Yes, the author is ignoring gradual underflow and the resulting denormal numbers.

So as you move from one binate to the next, the spacing between floating point numbers doubles or halves depending on whether you are increasing or decreasing the exponent. When you reach the binate with the most negative possible exponent, you have two choices: a) round toward zero, which leads to a huge non-monotonic jump in the spacing of numbers on the floating point number line. This is a great annoyance to numerical analysts and leads to convergence instabilities. That is why any modern computer used for numerical work incorporates choice b) gradual underflow, which implies that you must allow non-normalized numbers in the two binates (the two being + and - sign bit) of the most negative exponent, which has the effect of creating another pair of binates around zero. This keeps the spacing of numbers on the floating point number line the same in the four binates around zero. Numerical algorithms are then much more stable.

I haven't looked at what GPU's do, I strongly suspect that they round toward zero, because first of all it doesn't matter much to graphics applications, and secondly, the typical method of handling denormals is to take a trap and drop into software emulated floating point because the cost of the additional hardware to handle denormals is very large and the hardware complexity is crazy-making. A GPU isn't going to want to break the pipeline for a denormal.

4 comments

It looks like nvidia GPUs treat denormals as zeros for single-precision floating point math: http://developer.download.nvidia.com/assets/cuda/files/NVIDI... (sections 4.1 and 4.2)
In the context of graphics processing that trade-off totally makes sense.

Thanks for doing the homework that I was too lazy to do :)

It seems to me that in the context of NN computations, using the lack of gradual underflow as a non-linear element is going to severely limit the dynamic range of the neurons. On the plus side, the non-linear element is a computational freebie. But in addition to limited dynamic range, it makes the NN ridiculously non-portable across hardware implementations.

Actually if you read section 4.6 of that paper you'll see that denormals are the default on sm_20 and above. But you can see in that same section this this can easily be disabled with the ftz flag.

I had to give Jakob custom gemm kernels to do this research. Not sure why the denormal point was left out of this blog as it's pretty critical to the whole experiment.

So a minor correction here. We did explore placing ftz on various instructions inside the matmul ops, but it turns out you don't need anything more than what is already baked into tf by default. All tf gpu primitives are built with -nvcc_options=ftz=true. This means you have an implicit non-linearity after any non-matmul op (provided the scale of computation is near 1e-38). Matmul ops are called through cublas and have denormals enabled.
I'm not sure why you say "ignore".

As I read this, the author claims to have created a naive "linear" network akin regular deep learning networks but without the added (explicitly) non-linearity and shows it's trainable. He acknowledges it has to operate through non-linearity (indeed underflow) and so the mechanisms you mention sound compatible with his findings.

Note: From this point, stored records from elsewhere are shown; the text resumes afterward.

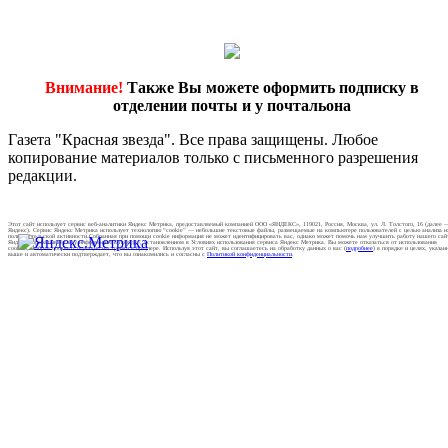
Внимание!
Также Вы можете оформить подписку в
отделении почты и у почтальона
Газета "Красная звезда". Все права защищены. Любое
копирование материалов только с письменного разрешения
редакции.
Этот сайт использует сервис веб-аналитики Яндекс Метрика, предоставляемый компанией ООО «ЯНДЕКС», 119021, Россия, Москва, ул. Л. Толстого, 16 (далее 
Яндекс). Сервис Яндекс Метрика использует технологию “cookie” — небольшие текстовые файлы, размещаемые на компьютере пользователей с целью анализа и
пользовательской активности.Собранная при помощи cookie информация не может идентифицировать вас, однако может помочь нам улучшить работу нашего сай
Яндекс обрабатывает эту информацию в порядке, установленном в Условиях использования сервиса Яндекс Метрика. Вы можете отказаться от использования
cookies, выбрав соответствующие настройки в браузере. Используя этот сайт, вы соглашаетесь на обработку данных о вас (
подробнее
) в порядке и целях, указан
выше и автоматически подтверждает, что вы ознакомились и согласны с
Политикой конфиденциальности
.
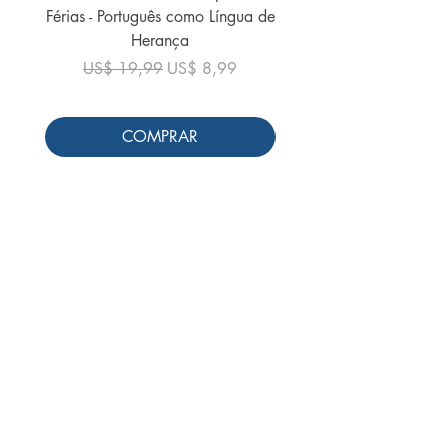
Férias - Português como Língua de
do Mundo - 2026 (
Herança
Preço normal
US$ 19,99
Preço normal
Preço promocional
US$ 19,99
US$ 8,99
COMPRAR
Siga-nos
Schools & Libraries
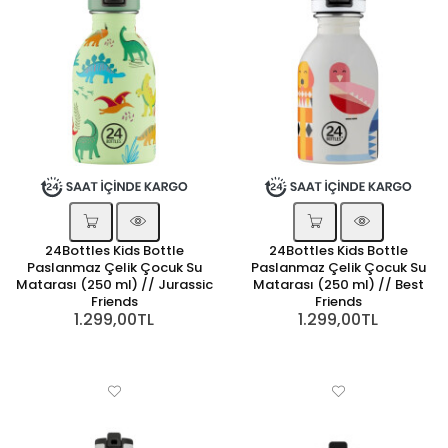
24Bottles Kids Bottle
24Bottles Kids Bottle
Paslanmaz Çelik Çocuk Su
Paslanmaz Çelik Çocuk Su
Matarası (250 ml) // Jurassic
Matarası (250 ml) // Best
Friends
Friends
1.299,00TL
1.299,00TL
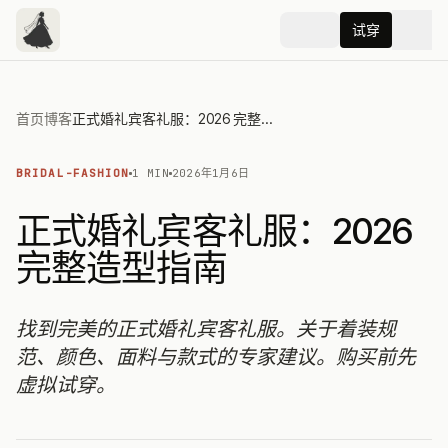
试穿
首页
博客
正式婚礼宾客礼服：2026 完整造型指南
BRIDAL-FASHION
1 MIN
2026年1月6日
正式婚礼宾客礼服：2026
完整造型指南
找到完美的正式婚礼宾客礼服。关于着装规
范、颜色、面料与款式的专家建议。购买前先
虚拟试穿。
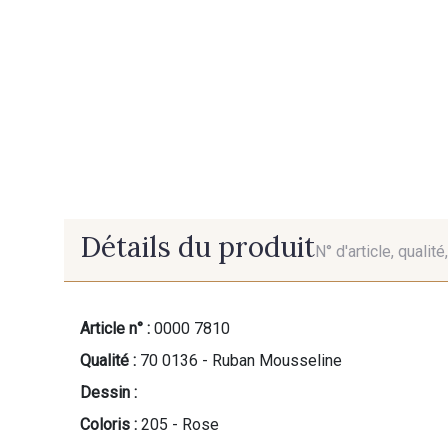
Détails du produit
N° d'article, qualit
Article n° :
0000 7810
Qualité :
70 0136 - Ruban Mousseline
Dessin :
Coloris :
205 - Rose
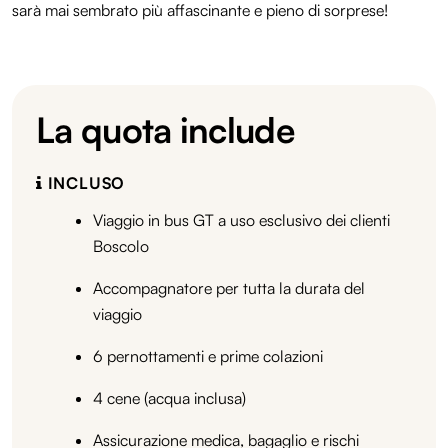
sarà mai sembrato più affascinante e pieno di sorprese!
La quota include
INCLUSO
Viaggio in bus GT a uso esclusivo dei clienti
Boscolo
Accompagnatore per tutta la durata del
viaggio
6 pernottamenti e prime colazioni
4 cene (acqua inclusa)
Assicurazione medica, bagaglio e rischi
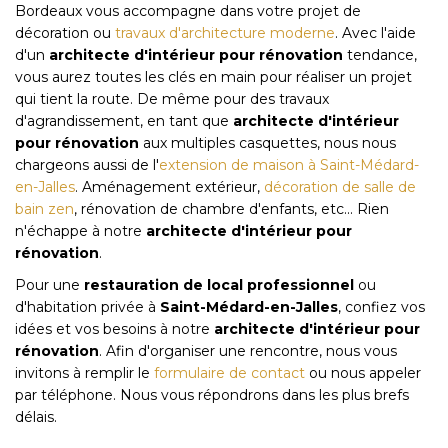
Bordeaux vous accompagne dans votre projet de
décoration ou
travaux d'architecture moderne
. Avec l'aide
d'un
architecte d'intérieur pour rénovation
tendance,
vous aurez toutes les clés en main pour réaliser un projet
qui tient la route. De même pour des travaux
d'agrandissement, en tant que
architecte d'intérieur
pour rénovation
aux multiples casquettes, nous nous
chargeons aussi de l'
extension de maison à Saint-Médard-
en-Jalles
. Aménagement extérieur,
décoration de salle de
bain zen
, rénovation de chambre d'enfants, etc... Rien
n'échappe à notre
architecte d'intérieur pour
rénovation
.
Pour une
restauration de local professionnel
ou
d'habitation privée à
Saint-Médard-en-Jalles
, confiez vos
idées et vos besoins à notre
architecte d'intérieur pour
rénovation
. Afin d'organiser une rencontre, nous vous
invitons à remplir le
formulaire de contact
ou nous appeler
par téléphone. Nous vous répondrons dans les plus brefs
délais.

The point I'd see for the article isn't some magic non-linear to linear transformation but that for all we know, incidental underflow effects might operating in regular "non-linear" networks as well.

They added a note at the end clarifying that they have flush to zero mode enabled.

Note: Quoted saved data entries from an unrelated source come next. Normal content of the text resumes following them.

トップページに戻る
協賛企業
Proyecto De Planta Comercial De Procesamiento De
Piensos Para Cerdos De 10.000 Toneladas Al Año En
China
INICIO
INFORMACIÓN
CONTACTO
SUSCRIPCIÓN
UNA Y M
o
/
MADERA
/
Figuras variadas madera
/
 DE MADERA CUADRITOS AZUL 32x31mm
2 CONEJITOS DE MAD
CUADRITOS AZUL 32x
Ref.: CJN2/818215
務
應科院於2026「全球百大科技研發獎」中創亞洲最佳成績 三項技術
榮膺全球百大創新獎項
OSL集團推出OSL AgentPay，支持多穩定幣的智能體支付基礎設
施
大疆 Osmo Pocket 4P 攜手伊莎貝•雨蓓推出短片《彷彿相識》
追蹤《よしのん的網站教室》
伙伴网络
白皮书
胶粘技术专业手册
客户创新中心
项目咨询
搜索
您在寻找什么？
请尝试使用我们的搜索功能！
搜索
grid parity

quote from the article: "EDIT: This blogpost assumes that we enable flush to zero (FTZ) which treats denormal numbers as zeros. It’d be interesting to see reseachers try without FTZ!"

you could (in theory) do the same thing anywhere but disabling denormals is the fastest (cpu count) way to create a big (relative displacement from linear) nonlinearity in the IEEE - and family fp representations.

Evolutionary methods to trap nonlinearities is already hard, I imagine it would be even harder to find functions which exploit even more subtle nonlinearities.

The main problem here is that you're depending on implementation-specific behaviour. If you train on a device, you have to run on a device with exactly the same behaviour. On top of that, some FPUs have very slow (trapping) denormal handling. I'm also unsure how accurate the gradient computation can be when the signal itself has numerical issues.

I don't deny it's a cool hack, but beyond that I don't think I see the point or the problem this is trying to solve.

no gradients =D of course, that makes it even harder to train.